### DATA SECTION:
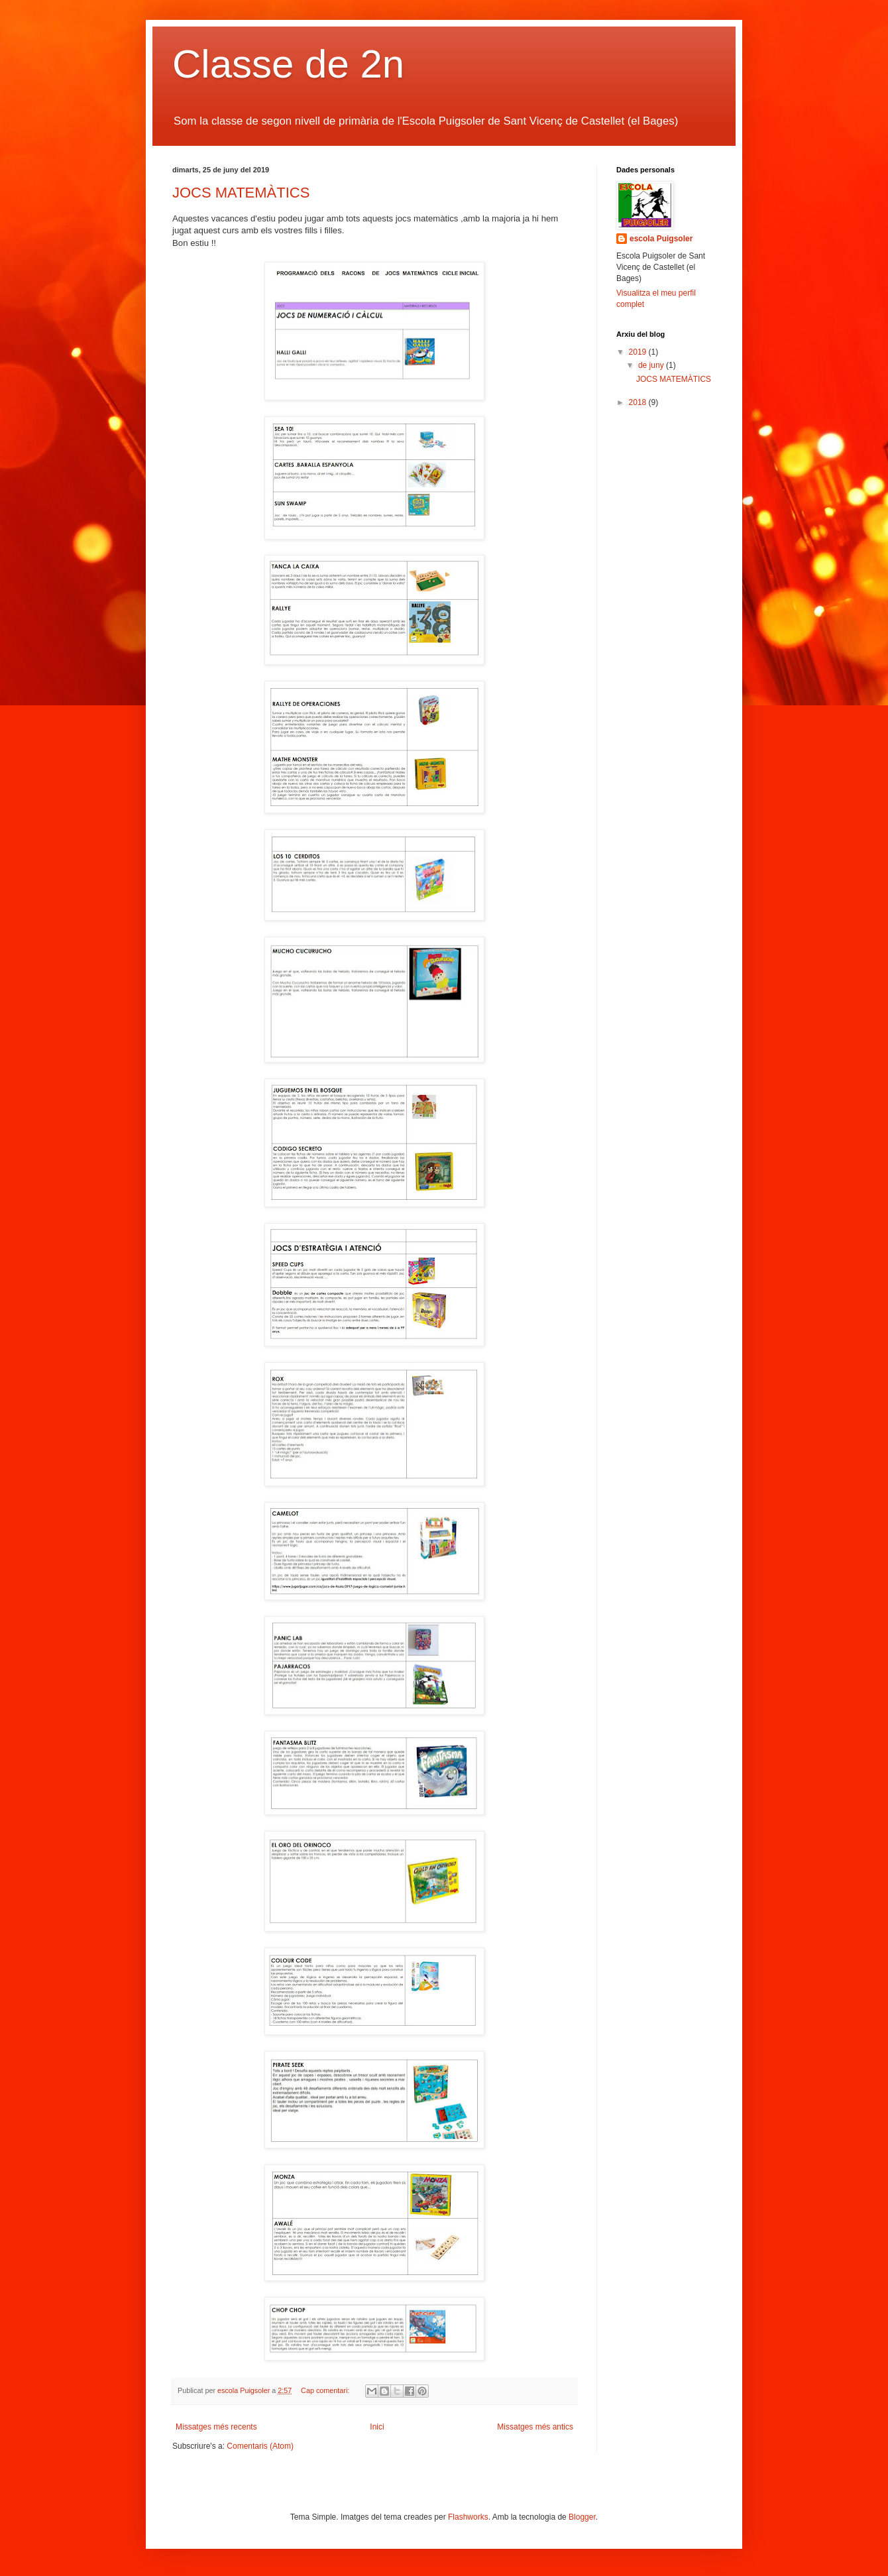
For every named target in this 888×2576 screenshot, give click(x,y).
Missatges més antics (535, 2426)
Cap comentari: (326, 2390)
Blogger (582, 2517)
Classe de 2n (288, 64)
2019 (639, 352)
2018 (639, 402)
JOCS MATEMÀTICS (240, 192)
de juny (652, 365)
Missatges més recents (216, 2426)
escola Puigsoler (661, 238)
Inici (377, 2426)
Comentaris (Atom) (260, 2446)
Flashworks (468, 2517)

### WORK TO COMPLETE:
Each entry above should come back word for word, and no picture should come with it.

### SOLUTION FOR THIS EXERCISE:
For every named target in this 888×2576 screenshot, give click(x,y).
Missatges més antics (535, 2426)
Cap comentari: (326, 2390)
Blogger (582, 2517)
Classe de 2n (288, 64)
2019 (639, 352)
2018 (639, 402)
JOCS MATEMÀTICS (240, 192)
de juny (652, 365)
Missatges més recents (216, 2426)
escola Puigsoler (661, 238)
Inici (377, 2426)
Comentaris (Atom) (260, 2446)
Flashworks (468, 2517)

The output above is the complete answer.